"When dawn spreads its paintbrush on the plain, spilling purple... ," Songs of the Pioneers song from TV show "Wagon Train." Dawn on the mythic Santa Fe Trail, New Mexico, looking toward Raton from Cimarron. -- Clarkphoto. A curmudgeon's old-fashioned newspaper column, cross-breeding metaphors and journalism and art, for readers in 150 countries.

Sunday, June 22, 2014

It's in the mail, rural reverie

If it grabs your attention, you better stop and take a photo of it, because it may be gone tomorrow. I learned that long ago as a newspaper and amateur photographer. And I'm reminded again every time I paint something from out in the field or from a photograph. 
In my mailbox reverie at the moment, I remembered a painting I did five years ago, from a photo by friend Rusty Lange of Tulsa. She's got a journalistic photographer's eye for the uncommon in every day places.

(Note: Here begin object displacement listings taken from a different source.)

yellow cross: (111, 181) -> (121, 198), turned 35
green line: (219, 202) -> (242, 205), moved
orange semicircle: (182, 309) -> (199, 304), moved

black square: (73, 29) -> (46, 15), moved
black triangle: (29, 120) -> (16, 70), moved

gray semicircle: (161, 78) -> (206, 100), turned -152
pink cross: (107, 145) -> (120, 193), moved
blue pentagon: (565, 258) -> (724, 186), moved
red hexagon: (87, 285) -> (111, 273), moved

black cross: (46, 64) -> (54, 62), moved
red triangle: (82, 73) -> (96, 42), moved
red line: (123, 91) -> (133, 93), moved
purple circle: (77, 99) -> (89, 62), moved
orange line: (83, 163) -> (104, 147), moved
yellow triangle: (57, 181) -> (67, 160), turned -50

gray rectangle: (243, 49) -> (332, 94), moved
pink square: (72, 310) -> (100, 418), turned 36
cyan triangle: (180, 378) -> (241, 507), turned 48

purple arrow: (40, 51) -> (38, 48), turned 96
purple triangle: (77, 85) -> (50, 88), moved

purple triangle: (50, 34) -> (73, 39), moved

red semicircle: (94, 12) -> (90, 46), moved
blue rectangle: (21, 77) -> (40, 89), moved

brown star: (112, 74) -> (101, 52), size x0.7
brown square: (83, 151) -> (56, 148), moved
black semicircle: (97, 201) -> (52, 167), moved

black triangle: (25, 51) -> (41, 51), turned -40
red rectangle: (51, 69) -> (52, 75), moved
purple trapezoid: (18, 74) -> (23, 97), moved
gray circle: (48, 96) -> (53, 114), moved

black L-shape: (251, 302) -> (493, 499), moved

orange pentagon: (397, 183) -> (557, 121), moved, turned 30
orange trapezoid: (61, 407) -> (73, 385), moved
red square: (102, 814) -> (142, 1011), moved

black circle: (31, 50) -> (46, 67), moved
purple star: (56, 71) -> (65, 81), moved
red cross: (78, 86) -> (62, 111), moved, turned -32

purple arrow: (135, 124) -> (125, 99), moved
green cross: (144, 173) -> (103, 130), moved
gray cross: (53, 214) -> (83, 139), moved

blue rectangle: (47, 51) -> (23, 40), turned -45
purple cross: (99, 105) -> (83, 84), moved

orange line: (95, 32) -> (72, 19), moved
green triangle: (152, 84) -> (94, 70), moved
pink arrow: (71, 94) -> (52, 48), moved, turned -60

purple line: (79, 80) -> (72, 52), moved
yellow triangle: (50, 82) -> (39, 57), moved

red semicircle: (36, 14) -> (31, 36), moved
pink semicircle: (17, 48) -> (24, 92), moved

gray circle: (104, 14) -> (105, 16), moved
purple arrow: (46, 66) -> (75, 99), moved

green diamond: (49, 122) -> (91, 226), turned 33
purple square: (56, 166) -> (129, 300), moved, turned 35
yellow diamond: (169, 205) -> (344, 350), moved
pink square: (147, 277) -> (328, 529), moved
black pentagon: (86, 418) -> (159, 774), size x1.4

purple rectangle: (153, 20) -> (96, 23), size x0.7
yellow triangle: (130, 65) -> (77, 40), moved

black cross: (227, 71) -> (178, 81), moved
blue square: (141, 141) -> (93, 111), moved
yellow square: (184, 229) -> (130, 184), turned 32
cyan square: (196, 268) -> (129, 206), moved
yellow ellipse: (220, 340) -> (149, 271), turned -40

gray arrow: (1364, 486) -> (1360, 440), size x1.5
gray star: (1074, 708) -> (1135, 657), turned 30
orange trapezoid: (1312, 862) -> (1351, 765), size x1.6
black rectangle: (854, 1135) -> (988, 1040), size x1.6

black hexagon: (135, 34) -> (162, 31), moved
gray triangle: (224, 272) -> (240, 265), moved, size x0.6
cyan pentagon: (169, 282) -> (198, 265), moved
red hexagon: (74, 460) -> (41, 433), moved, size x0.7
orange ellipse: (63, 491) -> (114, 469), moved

I saw her photo of this mailbox, painted it and sent it to her. Later she told me the mailbox was no longer. It's also happened with the rural West Texas fence posts I painted near my daughter's house a year ago. The fence is now gone, replaced by metal posts.
So I started looking for other mail boxes to paint, and these showed up on a Google search. I can see some paintings in the future.




4 comments:

  1. Not only are our mail boxes disappearing also our mail service they want to reduce it to only a couple of days a week.
    Merle...........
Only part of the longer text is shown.